We are, indeed, playing with the idea of a SPARQL endpoint now...

Interesting. Virtuoso is your best bet in terms of performance. It should be able to handle the data volume without too much problems. Not sure about the query volume. It has an open source version but there is little chance that WMF could maintain this source if necessary.

Nik tells me that the HA features in Virtuoso are only available in the closed source enterprise version. That basically means WMF is not going to use it in production.

Nik tells me that the HA features in Virtuoso are only available in the closed source enterprise version. That basically means WMF is not going to use it in production.

Yes, I guessed that this would cause issues. I don't know which other tool could deliver the performance you need though. 4Store is free, too, but may not be active enough since 5Store became the main (closed) product; it may also lack some features you need. Beyond this, the only free options (beyond research prototypes) are Jena and Sesame (OpenRDF). I think they won't scale to what we need.

Nik tells me that the HA features in Virtuoso are only available in the closed source enterprise version. That basically means WMF is not going to use it in production.

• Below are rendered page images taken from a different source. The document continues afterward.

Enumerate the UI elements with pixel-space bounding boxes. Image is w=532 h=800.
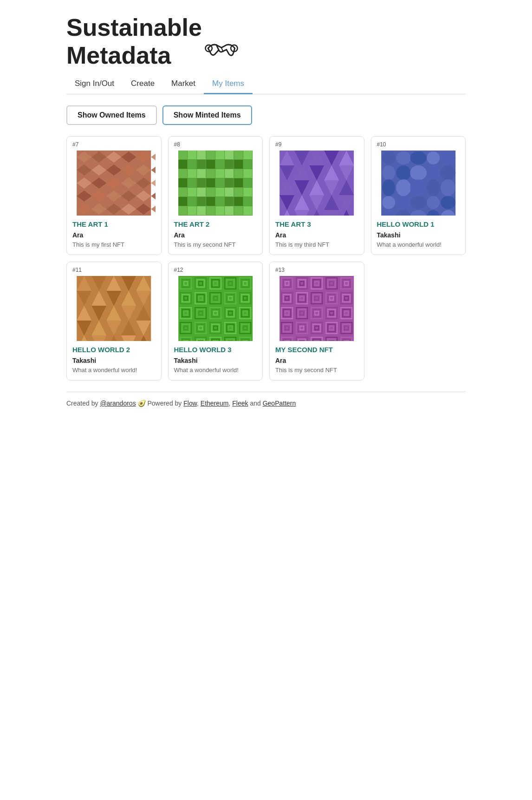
- svg-rect-89: [188, 206, 196, 215]
- nav-market[interactable]: Market: [163, 74, 204, 94]
- svg-rect-47: [243, 151, 252, 159]
- svg-point-141: [382, 179, 395, 196]
- nft-description: This is my third NFT: [275, 241, 358, 249]
- svg-marker-8: [151, 151, 155, 163]
- svg-rect-81: [188, 197, 196, 206]
- app-title: Sustainable Metadata: [66, 14, 466, 70]
- nft-image: [174, 276, 257, 341]
- nft-image: [377, 151, 460, 216]
- nft-grid: #7THE ART 1AraThis is my first NFT#8THE …: [66, 136, 466, 380]
- svg-rect-78: [234, 188, 243, 197]
- nft-card[interactable]: #12HELLO WORLD 3TakashiWhat a wonderful …: [168, 262, 263, 380]
- nft-card[interactable]: #11HELLO WORLD 2TakashiWhat a wonderful …: [66, 262, 162, 380]
- nft-image: [275, 276, 358, 341]
- svg-rect-92: [215, 206, 224, 215]
- svg-point-147: [396, 196, 411, 209]
- nft-description: This is my second NFT: [275, 366, 358, 374]
- nft-id: #8: [174, 141, 257, 148]
- footer-text: Created by @arandoros 🥑 Powered by Flow,…: [66, 400, 296, 407]
- nft-id: #9: [275, 141, 358, 148]
- nft-creator: Takashi: [72, 357, 156, 364]
- svg-rect-62: [234, 169, 243, 178]
- svg-rect-63: [243, 169, 252, 178]
- nft-creator: Takashi: [174, 357, 257, 364]
- flow-link[interactable]: Flow: [183, 400, 197, 407]
- nav-my-items[interactable]: My Items: [204, 74, 253, 94]
- svg-rect-80: [178, 197, 187, 206]
- svg-rect-56: [178, 169, 187, 178]
- nft-name: MY SECOND NFT: [275, 346, 358, 354]
- svg-rect-49: [188, 160, 196, 169]
- nft-description: This is my second NFT: [174, 241, 257, 249]
- svg-rect-67: [206, 178, 215, 187]
- svg-point-136: [382, 165, 395, 180]
- svg-rect-94: [234, 206, 243, 215]
- svg-rect-52: [215, 160, 224, 169]
- svg-rect-77: [225, 188, 234, 197]
- svg-rect-68: [215, 178, 224, 187]
- svg-rect-43: [206, 151, 215, 159]
- author-link[interactable]: @arandoros: [100, 400, 136, 407]
- nft-creator: Takashi: [377, 231, 460, 239]
- svg-rect-71: [243, 178, 252, 187]
- nft-name: HELLO WORLD 2: [72, 346, 156, 354]
- svg-rect-40: [178, 151, 187, 159]
- nft-card[interactable]: #13MY SECOND NFTAraThis is my second NFT: [269, 262, 364, 380]
- svg-rect-64: [178, 178, 187, 187]
- svg-rect-73: [188, 188, 196, 197]
- svg-rect-76: [215, 188, 224, 197]
- svg-rect-58: [197, 169, 206, 178]
- nft-id: #11: [72, 267, 156, 273]
- fleek-link[interactable]: Fleek: [232, 400, 248, 407]
- nft-creator: Ara: [275, 231, 358, 239]
- svg-rect-90: [197, 206, 206, 215]
- svg-rect-66: [197, 178, 206, 187]
- svg-point-144: [427, 179, 440, 196]
- svg-point-145: [441, 179, 455, 196]
- svg-rect-50: [197, 160, 206, 169]
- nft-image: [174, 151, 257, 216]
- svg-point-149: [427, 196, 440, 209]
- nft-creator: Ara: [275, 357, 358, 364]
- title-text: Sustainable Metadata: [66, 14, 202, 70]
- nft-image: [72, 151, 156, 216]
- geopattern-link[interactable]: GeoPattern: [263, 400, 296, 407]
- app-header: Sustainable Metadata: [66, 14, 466, 70]
- footer: Created by @arandoros 🥑 Powered by Flow,…: [66, 392, 466, 414]
- nft-name: THE ART 3: [275, 220, 358, 229]
- svg-rect-79: [243, 188, 252, 197]
- nft-card[interactable]: #10HELLO WORLD 1TakashiWhat a wonderful …: [371, 136, 466, 255]
- svg-point-150: [441, 196, 455, 209]
- svg-point-148: [410, 196, 427, 209]
- nft-name: THE ART 2: [174, 220, 257, 229]
- svg-point-134: [427, 151, 440, 164]
- svg-rect-84: [215, 197, 224, 206]
- svg-rect-69: [225, 178, 234, 187]
- svg-rect-54: [234, 160, 243, 169]
- svg-point-137: [396, 165, 411, 180]
- show-owned-button[interactable]: Show Owned Items: [66, 105, 157, 125]
- nav-sign-in-out[interactable]: Sign In/Out: [66, 74, 123, 94]
- svg-rect-59: [206, 169, 215, 178]
- nft-name: THE ART 1: [72, 220, 156, 229]
- nft-card[interactable]: #8THE ART 2AraThis is my second NFT: [168, 136, 263, 255]
- ethereum-link[interactable]: Ethereum: [201, 400, 229, 407]
- nft-name: HELLO WORLD 1: [377, 220, 460, 229]
- nft-image: [275, 151, 358, 216]
- svg-rect-42: [197, 151, 206, 159]
- svg-point-139: [427, 165, 440, 180]
- nft-creator: Ara: [174, 231, 257, 239]
- svg-marker-26: [151, 190, 155, 202]
- svg-rect-41: [188, 151, 196, 159]
- nft-description: What a wonderful world!: [72, 366, 156, 374]
- svg-rect-48: [178, 160, 187, 169]
- nft-card[interactable]: #7THE ART 1AraThis is my first NFT: [66, 136, 162, 255]
- svg-rect-87: [243, 197, 252, 206]
- svg-rect-53: [225, 160, 234, 169]
- show-minted-button[interactable]: Show Minted Items: [162, 105, 252, 125]
- svg-rect-57: [188, 169, 196, 178]
- svg-rect-61: [225, 169, 234, 178]
- nav-create[interactable]: Create: [123, 74, 163, 94]
- nft-card[interactable]: #9THE ART 3AraThis is my third NFT: [269, 136, 364, 255]
- svg-point-140: [441, 165, 455, 180]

Yes, I guessed that this would cause issues. I don't know which other tool could deliver the performance you need though. 4Store is free, too, but may not be active enough since 5Store became the main (closed) product; it may also lack some features you need. Beyond this, the only free options (beyond research prototypes) are Jena and Sesame (OpenRDF). I think they won't scale to what we need.

For reference:

What are the differences between the open source and the closed source version of Virtuoso?
The main differences are the following which are closed source only:
* Clustering & High Availability
* Virtual Database
* Replication
* ACL control over large numbers of graphs

High availability and replication are trouble for us. Just having an enterprise edition causes us to lower the score in general. Even though we don't need any of the CUDA stuff that Systap has for BlazeGraph it still lowers their score from the foundation's perspective. The trouble is that we anticipate conflict of interest issues if. We can always fork but that puts us in an undesirable position of being (probably) the only user of our fork.

I've still reached out to its authors to see what they say if they open source their HA and replication code then we'd seriously consider them.